Why use functions
Sarah Endicott and David Hope
functions.Rmd
Disclaimer
Much of the examples and code here comes from Hadley Wickham et al’s books R for data science and R packages.
As such, you’ll need to use the “tidyverse” metapackage to follow
along with today’s code. Use install.packages("tidyverse")
to install the complete set of packages.
You might also want the “testthat” package, though that isn’t necessary for most what we’ll show today.
Why use functions
Avoid copy paste errors
Only update code in one place
Reuse code across different projects
Simplify code so repetition is hidden and differences are clear
You can give a function an evocative name that makes your code easier to understand.
When to write a function
This is the advice of Hadley Wickham:
This often means re-writing the first two spots where you used the code but it is worth it.
Example 1
Here is an example of repetition we can avoid by using a function.
df <- tibble(a = rnorm(5), b = rnorm(5), c = rnorm(5), d = rnorm(5))
df |> mutate(
a = (a - min(a)) / (max(a) - min(a)),
b = (b - min(a)) / (max(b) - min(b)),
c = (c - min(c)) / (max(c) - min(c)),
d = (d - min(d)) / (max(d) - min(d))
)
#> # A tibble: 5 × 4
#> a b c d
#> <dbl> <dbl> <dbl> <dbl>
#> 1 0.339 0.387 0.291 0
#> 2 0.880 -0.613 0.611 0.557
#> 3 0 -0.0833 1 0.752
#> 4 0.795 -0.0822 0 1
#> 5 1 -0.0952 0.580 0.394
Can you spot the copy-paste error above?
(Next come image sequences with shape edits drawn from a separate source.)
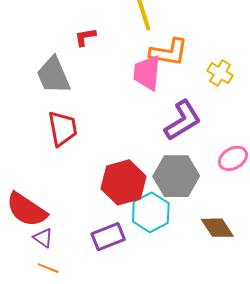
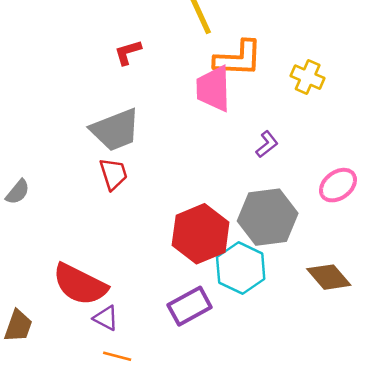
gray trapezoid: (53, 75) -> (115, 130), moved, turned -81
purple L-shape: (183, 120) -> (267, 144), size x0.5
red trapezoid: (63, 129) -> (113, 174), size x0.7

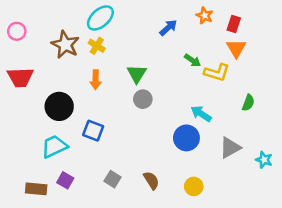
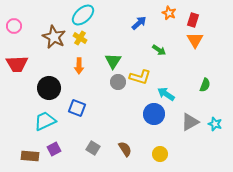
yellow L-shape: (217, 72) -> (140, 77), moved
cyan star: (264, 160) -> (215, 124), moved
purple square: (65, 180) -> (54, 149), turned 32

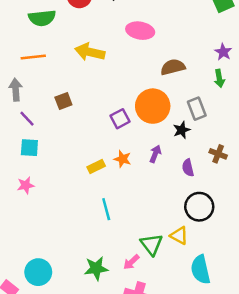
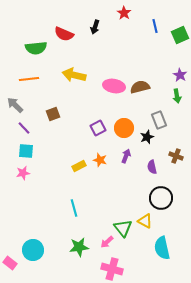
pink ellipse: (140, 31) -> (114, 86), moved
gray arrow: (16, 90) -> (15, 105), turned -42
orange circle: (153, 106) -> (124, 128), moved, size x0.7
pink star: (26, 185) -> (23, 173), moved
cyan line: (106, 209) -> (74, 208), moved

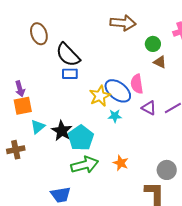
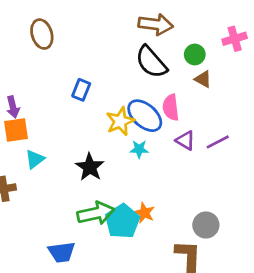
black semicircle: (68, 55) -> (151, 62), moved
blue rectangle: (70, 74) -> (81, 90), turned -70
black star: (62, 131) -> (90, 167), moved
cyan pentagon: (81, 138) -> (122, 221), moved

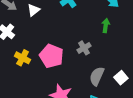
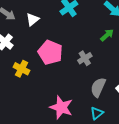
green arrow: (106, 26) -> (107, 35), turned 40
pink pentagon: (51, 56) -> (50, 52), moved

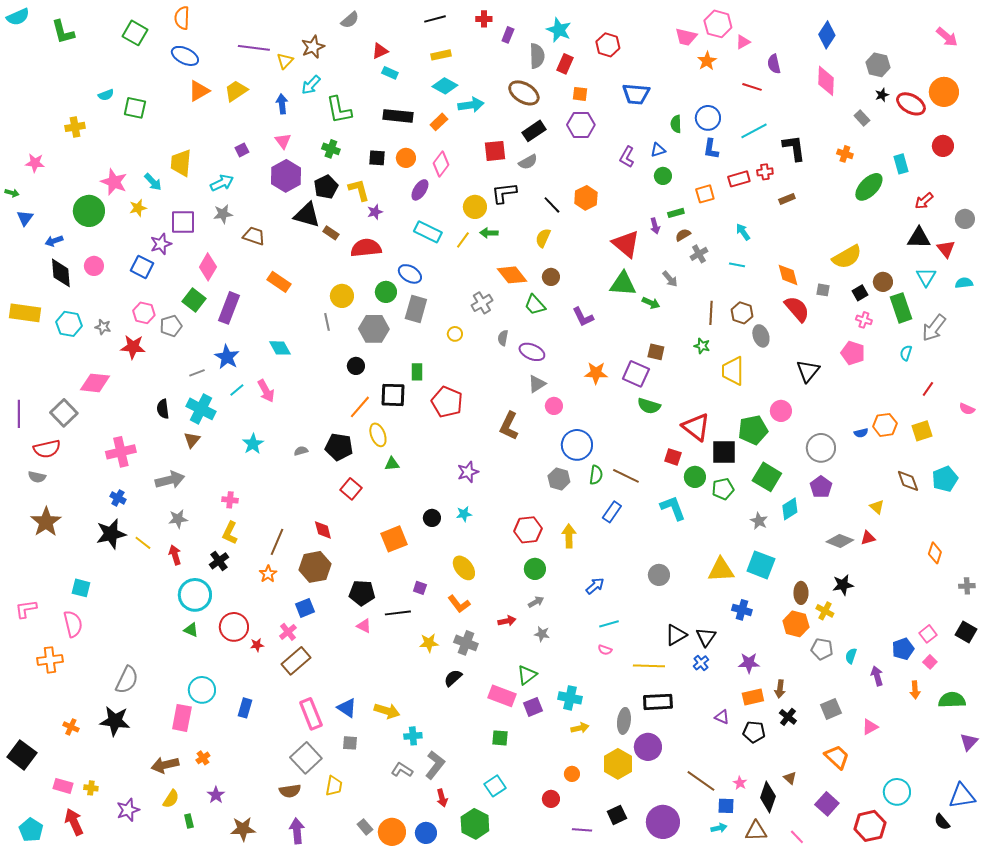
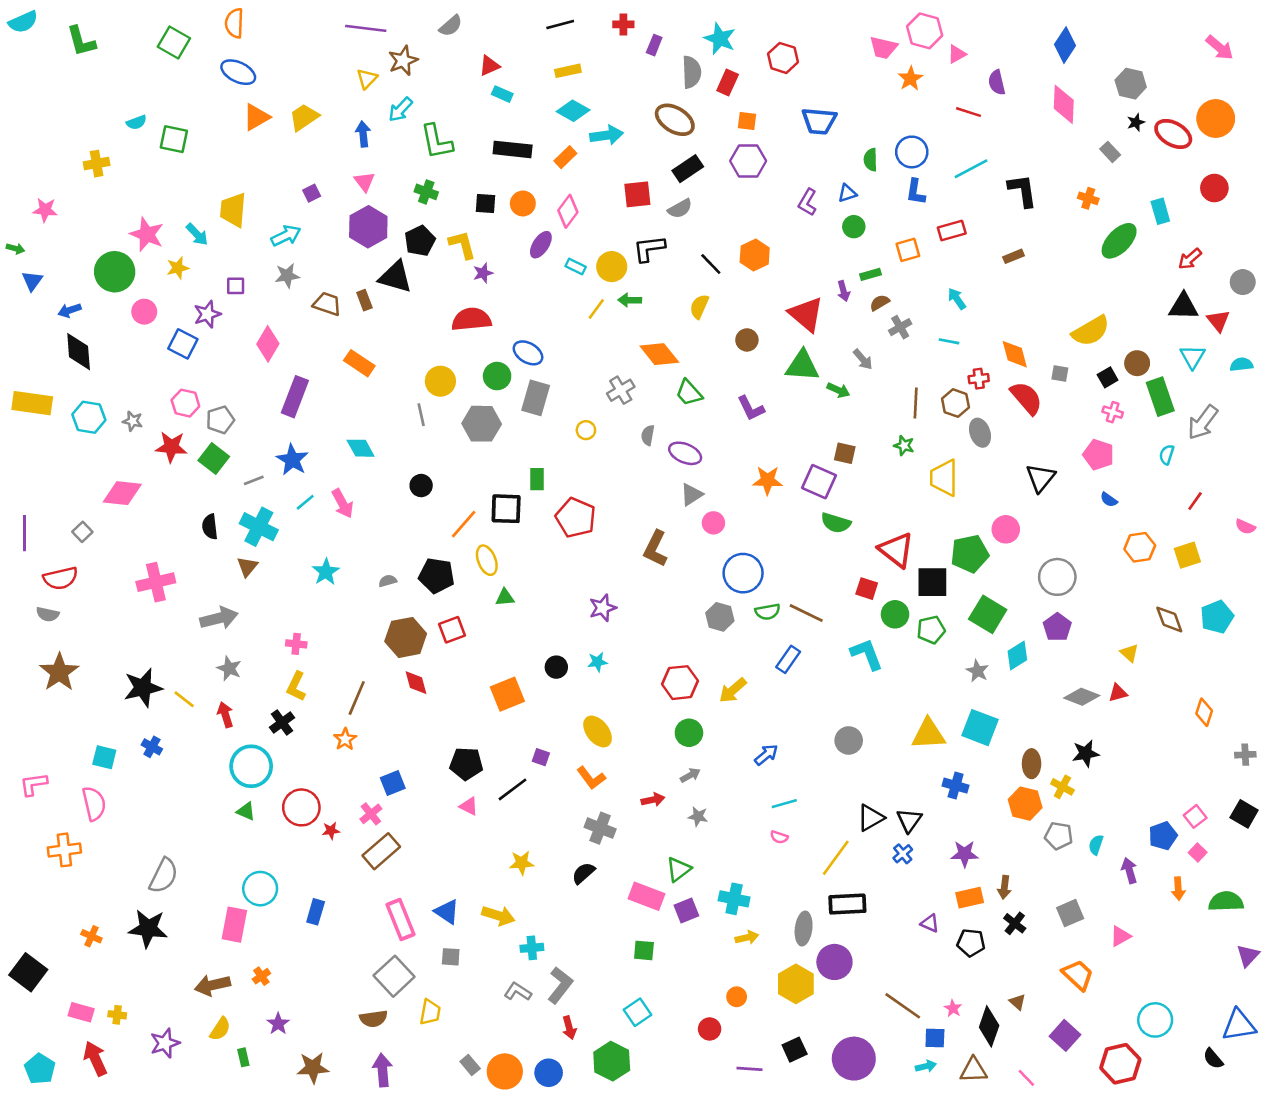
purple line: (254, 48) -> (366, 28), moved
red cross: (765, 172) -> (979, 379), moved
purple square: (183, 222) -> (236, 286), size x0.6
cyan rectangle: (428, 232) -> (576, 267), moved, size x0.6
brown rectangle: (331, 233) -> (364, 300), moved, turned 35
pink circle: (94, 266) -> (144, 312), moved
brown circle: (551, 277) -> (747, 340), moved
green square: (194, 300) -> (214, 458), moved
black circle: (356, 366) -> (421, 486), moved
gray square: (64, 413) -> (82, 532), size x0.6
blue semicircle: (861, 433) -> (1109, 500), moved, turned 48
green semicircle: (596, 475) -> (768, 612), turned 72
red square: (351, 489) -> (452, 630), turned 30
blue cross: (118, 498) -> (152, 747), moved
gray star: (178, 519) -> (229, 668), turned 30
yellow arrow: (569, 536) -> (733, 690), turned -130
brown hexagon: (315, 567) -> (406, 637), moved
black line: (398, 613) -> (513, 789), turned -30
yellow star: (429, 643) -> (522, 863), moved
yellow line: (649, 666) -> (836, 858), turned -56

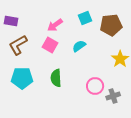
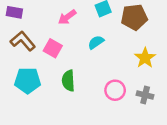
brown L-shape: (18, 45) -> (23, 41), turned 80
pink square: (50, 45) -> (53, 48), moved
gray cross: (113, 96) -> (145, 95), moved, turned 32

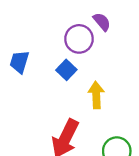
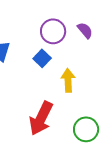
purple semicircle: (102, 22) -> (85, 30), moved

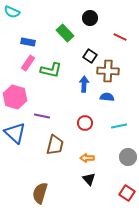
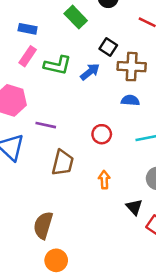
blue arrow: (84, 84) -> (90, 72), moved, turned 49
orange arrow: (87, 158) -> (104, 180), turned 88
black triangle: (89, 179) -> (134, 207), moved

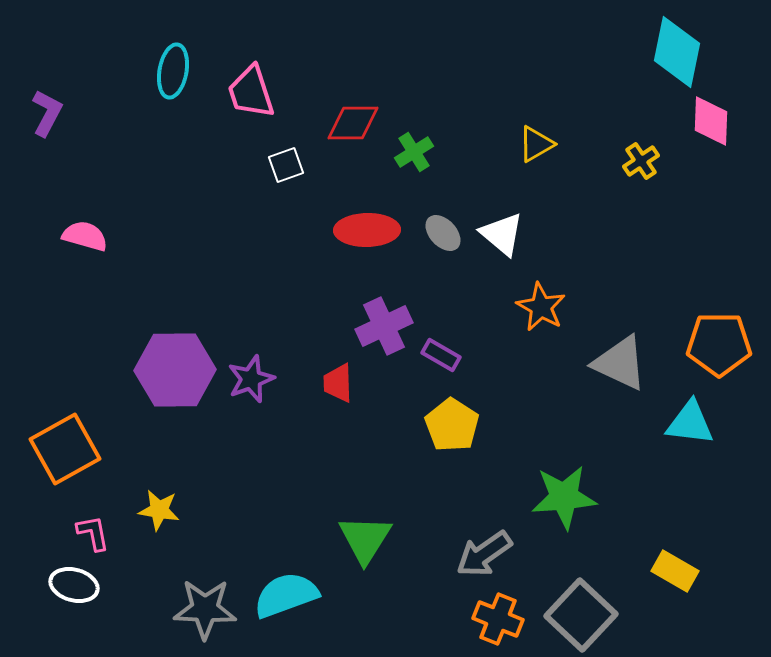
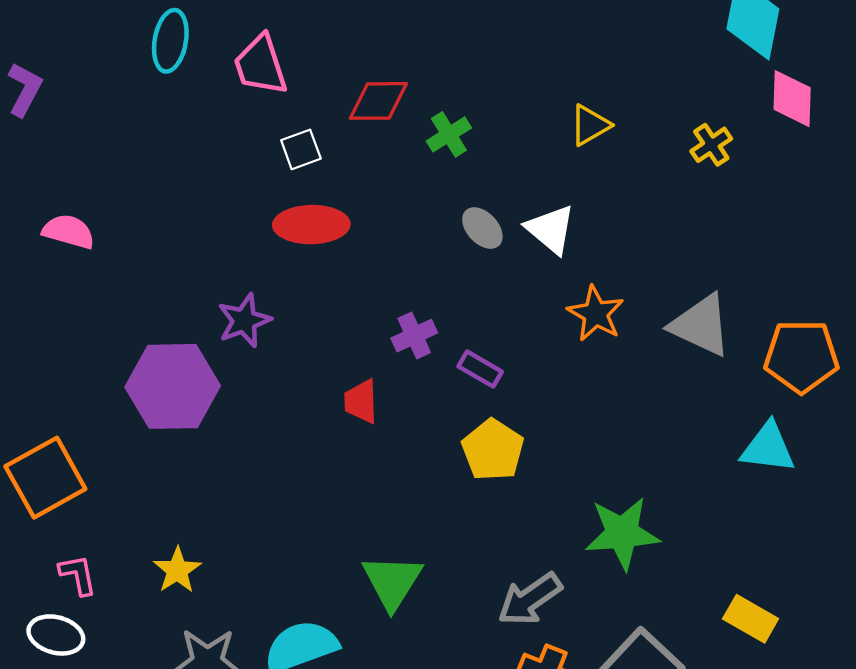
red ellipse: (367, 230) -> (311, 225), moved
purple cross: (384, 326) -> (414, 336), size x0.7
gray triangle: (620, 363) -> (701, 325), moved
purple star: (251, 379) -> (244, 321), moved
yellow star: (159, 510) -> (177, 570), moved, turned 30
How would you discover this error in the resulting output?
Now that we fixed that, how can we turn this into a function?
df |> mutate(
a = (a - min(a)) / (max(a) - min(a)),
b = (b - min(b)) / (max(b) - min(b)),
c = (c - min(c)) / (max(c) - min(c)),
d = (d - min(d)) / (max(d) - min(d))
)
#> # A tibble: 5 × 4
#> a b c d
#> <dbl> <dbl> <dbl> <dbl>
#> 1 0.339 1 0.291 0
#> 2 0.880 0 0.611 0.557
#> 3 0 0.530 1 0.752
#> 4 0.795 0.531 0 1
#> 5 1 0.518 0.580 0.394
- Identify parts that are the same across repetitions and “factor out” the parts that are different. This is the function body
For example, if we replace all the letters with x
the
rest is the same.
- Choose a clear name that tells us what the function
does. Ideally a verb. Lets use
rescale01
since the code rescales the vector to 0-1. - Name the parts that will change between uses, these are the
arguments.
x
is a conventional name for a numeric vector.
Function template:
name <- function(arguments) {
body
}
Filling in the template we get:
Then when we use the function in our code we can clearly see that we are applying the same rescaling across each column.
df |> mutate(
a = rescale01(a),
b = rescale01(b),
c = rescale01(c),
d = rescale01(d)
)
#> # A tibble: 5 × 4
#> a b c d
#> <dbl> <dbl> <dbl> <dbl>
#> 1 0.339 1 0.291 0
#> 2 0.880 0 0.611 0.557
#> 3 0 0.530 1 0.752
#> 4 0.795 0.531 0 1
#> 5 1 0.518 0.580 0.394
Note: you can decrease repetition even more using iteration eg
df |> mutate(across(a:d, rescale01))
. See R for Data Science Chapter
26 for more on this.
What if we try our function on data containing an
NA
?
All we need to do is change the definition of the function in one place so that we can handle NAs appropriately:
rescale01 <- function(x, na.rm=TRUE) {
(x - min(x, na.rm = na.rm)) / (max(x, na.rm = na.rm) - min(x, na.rm = na.rm))
}
Now our new function will allow for your collaborator to include missing data and not ruin your analysis.
df |>
# This line adds a row with just the column d included
bind_rows(tibble(d = 1)) |>
mutate(
a = rescale01(a),
b = rescale01(b),
c = rescale01(c),
d = rescale01(d)
)
#> # A tibble: 6 × 4
#> a b c d
#> <dbl> <dbl> <dbl> <dbl>
#> 1 0.339 1 0.291 0
#> 2 0.880 0 0.611 0.468
#> 3 0 0.530 1 0.632
#> 4 0.795 0.531 0 0.840
#> 5 1 0.518 0.580 0.331
#> 6 NA NA NA 1
Below we talk more about anticipating these types of failures before they happen and using testing to ensure your functions are robust.
What is a function?
A function is an object in R just like a vector or a data frame. A
function can be defined in a package (eg: dplyr::mutate
) or
created in an R session. As mentioned above a function has three parts
that need to be defined, the name,
arguments and body.
name <- function(arguments) {
body
}
The name is what you use to call the function
(rescale01
), the arguments are what you
provide to the function (x
in rescale01
) and
the body is where the function does the work.
Environments
There is one additional part of a function that is implicitly created when the function is created which is an environment. An environment is the place where code looks for objects that are called. It is associated with the body of the function.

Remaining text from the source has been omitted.